简体   繁体   English

线性回归中的负精度

[英]Negative accuracy in linear regression

My linear regression model has negative coefficient of determination R².我的线性回归模型具有决定系数 R²。

How can this happen?这怎么会发生? Any idea is helpful.任何想法都有帮助。

Here is my dataset:这是我的数据集:

year,population
1960,22151278.0
1961,22671191.0
1962,23221389.0
1963,23798430.0
1964,24397022.0
1965,25013626.0
1966,25641044.0
1967,26280132.0
1968,26944390.0
1969,27652709.0
1970,28415077.0
1971,29248643.0
1972,30140804.0
1973,31036662.0
1974,31861352.0
1975,32566854.0
1976,33128149.0
1977,33577242.0
1978,33993301.0
1979,34487799.0
1980,35141712.0
1981,35984528.0
1982,36995248.0
1983,38142674.0
1984,39374348.0
1985,40652141.0
1986,41965693.0
1987,43329231.0
1988,44757203.0
1989,46272299.0
1990,47887865.0
1991,49609969.0
1992,51423585.0
1993,53295566.0
1994,55180998.0
1995,57047908.0
1996,58883530.0
1997,60697443.0
1998,62507724.0
1999,64343013.0
2000,66224804.0
2001,68159423.0
2002,70142091.0
2003,72170584.0
2004,74239505.0
2005,76346311.0
2006,78489206.0
2007,80674348.0
2008,82916235.0
2009,85233913.0
2010,87639964.0
2011,90139927.0
2012,92726971.0
2013,95385785.0
2014,98094253.0
2015,100835458.0
2016,103603501.0
2017,106400024.0
2018,109224559.0

The code of the LinearRegression model is as follows: LinearRegression模型的代码如下:

import pandas as pd

from sklearn.linear_model import LinearRegression

data =pd.read_csv("data.csv", header=None )

data = data.drop(0,axis=0)

X=data[0]

Y=data[1]

from sklearn.model_selection import train_test_split 

X_train, X_test, Y_train, Y_test = train_test_split(X, Y, test_size = 0.1,shuffle =False)

lm = LinearRegression()

lm.fit(X_train.values.reshape(-1,1), Y_train.values.reshape(-1,1))

Y_pred = lm.predict(X_test.values.reshape(-1,1))

accuracy = lm.score(Y_test.values.reshape(-1,1),Y_pred)

print(accuracy)
output
-3592622948027972.5

Here is the formula of the R² score:这是R²分数的公式:

R2公式

\\hat{y_i} is the predictor of the i-th observation y_i and \\bar{y} is the mean of all observations. \\hat{y_i} 是第 i 个观察值 y_i 的预测值,而 \\bar{y} 是所有观察值的平均值。

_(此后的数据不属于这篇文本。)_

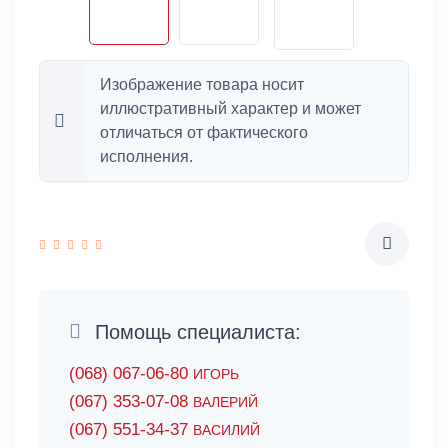
Изображение товара носит
иллюстративный характер и может
отличаться от фактического
исполнения.
Помощь специалиста:
(068) 067-06-80
ИГОРЬ
(067) 353-07-08
ВАЛЕРИЙ
(067) 551-34-37
ВАСИЛИЙ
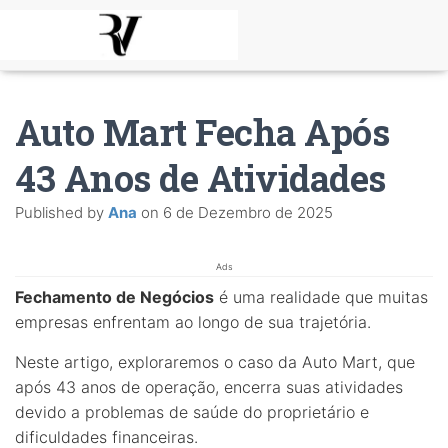
Auto Mart Fecha Após
43 Anos de Atividades
Published by
Ana
on
6 de Dezembro de 2025
Ads
Fechamento de Negócios
é uma realidade que muitas
empresas enfrentam ao longo de sua trajetória.
Neste artigo, exploraremos o caso da Auto Mart, que
após 43 anos de operação, encerra suas atividades
devido a problemas de saúde do proprietário e
dificuldades financeiras.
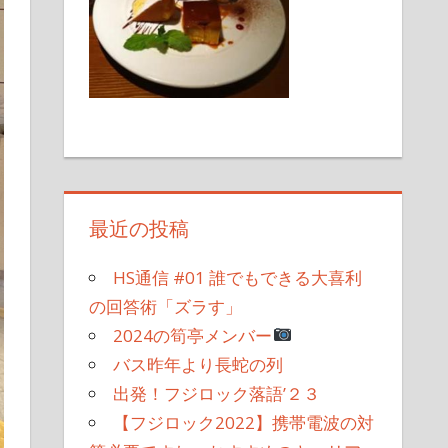
最近の投稿
HS通信 #01 誰でもできる大喜利
の回答術「ズラす」
2024の筍亭メンバー
バス昨年より長蛇の列
出発！フジロック落語’２３
【フジロック2022】携帯電波の対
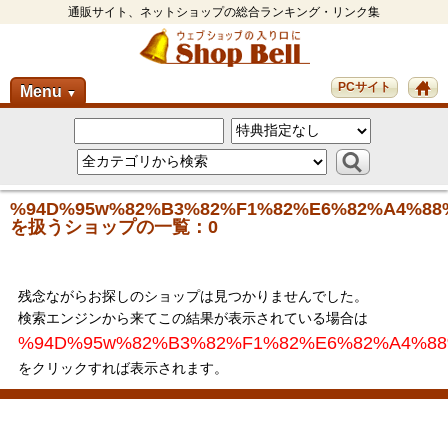
通販サイト、ネットショップの総合ランキング・リンク集
PCサイト
Menu
▼
%94D%95w%82%B3%82%F1%82%E6%82%A4%88
を扱うショップの一覧：0
残念ながらお探しのショップは見つかりませんでした。
検索エンジンから来てこの結果が表示されている場合は
%94D%95w%82%B3%82%F1%82%E6%82%A4%88
をクリックすれば表示されます。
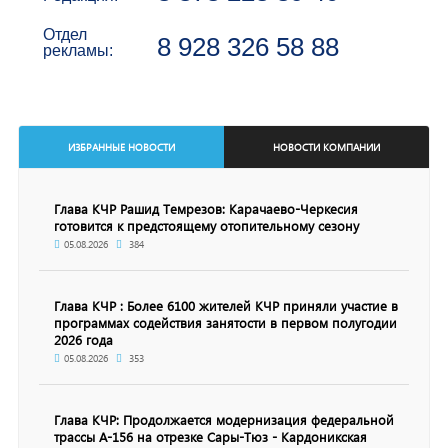
Отдел
8 928 326 58 88
рекламы:
ИЗБРАННЫЕ НОВОСТИ
НОВОСТИ КОМПАНИИ
Глава КЧР Рашид Темрезов: Карачаево-Черкесия
готовится к предстоящему отопительному сезону
05.08.2026
384
Глава КЧР : Более 6100 жителей КЧР приняли участие в
программах содействия занятости в первом полугодии
2026 года
05.08.2026
353
Глава КЧР: Продолжается модернизация федеральной
трассы А-156 на отрезке Сары-Тюз - Кардоникская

Therefore, a negative R² means that if someone knew the mean of your y_test sample and always used it as a "prediction", this "prediction" would be more accurate than your model.因此,负 R² 意味着如果有人知道您的y_test样本的平均值并始终将其用作“预测”,则此“预测”将比您的模型更准确。

Moving on to your dataset (thanks to @Prayson W. Daniel for the convenient loading script), let us have a quick look at your data.转到您的数据集(感谢@Prayson W. Daniel 提供方便的加载脚本),让我们快速查看您的数据。

df.population.plot()

人口

It looks like a logarithmic transformation could help.看起来对数变换会有所帮助。

import numpy as np
df_log = df.copy()
df_log.population = np.log(df.population)
df_log.population.plot()

人口的对数

Now let us perform a linear regression using OpenTURNS.现在让我们使用 OpenTURNS 执行线性回归。

import openturns as ot
sam = ot.Sample(np.array(df_log)) # convert DataFrame to openturns Sample
sam.setDescription(['year', 'logarithm of the population'])
linreg = ot.LinearModelAlgorithm(sam[:, 0], sam[:, 1])
linreg.run()
linreg_result = linreg.getResult()
coeffs = linreg_result.getCoefficients()
print("Best fitting line = {} + year * {}".format(coeffs[0], coeffs[1]))
print("R2 score = {}".format(linreg_result.getRSquared()))
ot.VisualTest_DrawLinearModel(sam[:, 0], sam[:, 1], linreg_result)

Output:输出:

Best fitting line = -38.35148311467912 + year * 0.028172928802559845
R2 score = 0.9966261033648469

总体对数的线性回归

This is an almost exact fit.这几乎是精确的配合。

EDIT编辑

As suggested by @Prayson W. Daniel, here is the model fit after it is transformed back to the original scale.正如@Prayson W. Daniel 所建议的,这是转换回原始比例后的模型拟合。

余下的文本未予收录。